New York: Halcyon-Commonwealth Foundation, 1965. Second Edition, only printing. Paperback. This is the 1965 (the year of Churchill’s death) publication of Churchill's famous "Iron Curtain" speech given at Westminster College in Fulton, Missouri on March 5, 1946.
This edition of the speech contains a preface by Truman, and is quite attractive, string-bound in off-white card wraps with turn-in flaps, with red print and illustration on the front cover. This copy approaches very good condition. The cream card wraps are complete, as is the original string binding, though the wraps are moderately age-toned and soiled. The contents are clean with no previous ownership marks and no spotting.
At Fulton, Churchill coined the phrase that described the division between the Soviet Union's sphere of influence and the West.
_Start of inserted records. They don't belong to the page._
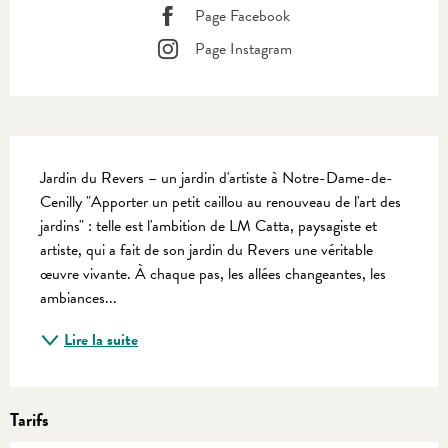
Page Facebook
Page Instagram
Description
Jardin du Revers – un jardin d'artiste à Notre-Dame-de-
Cenilly "Apporter un petit caillou au renouveau de l'art des 
jardins" : telle est l'ambition de LM Catta, paysagiste et 
artiste, qui a fait de son jardin du Revers une véritable 
œuvre vivante. À chaque pas, les allées changeantes, les 
ambiances...
Lire la suite
Tarifs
This speech incisively framed the Cold War that would dominate the second half of the Twentieth Century: "From Stettin in the Baltic to Trieste in the Adriatic, an iron curtain has descended across the Continent.... I repulse the idea that a new war is inevitable; still more that it is imminent... If we adhere faithfully to the Charter of the United Nations and walk forward in sedate and sober strength seeking no one's land or treasure, seeking to lay no arbitrary control upon the thoughts of men... the high-roads of the future will be clear, not only for us but for all, not only for our time, but for a century to come.”
Then-President Harry S. Truman traveled with Churchill by special train from Washington D.C. for the twenty four hour overnight journey to Jefferson City, Missouri, specifically to introduce Churchill in Fulton. During the journey, they discussed recent Soviet provocations in northern Persia and Turkey. "During the morning of March 5, as the train continued westward along the Missouri river, Churchill completed his speech for Fulton. It was then mimeographed on the train, and a copy shown to Truman" who told Churchill that he “thought it was admirable” and “would do nothing but good, though it would make a stir.” (Gilbert, Vol. VIII, pp.196-197). Though the subject of the speech was of utmost gravity, Churchill began with characteristic wit: “The name ‘Westminster’ is somehow familiar to me. I seem to have heard of it before.”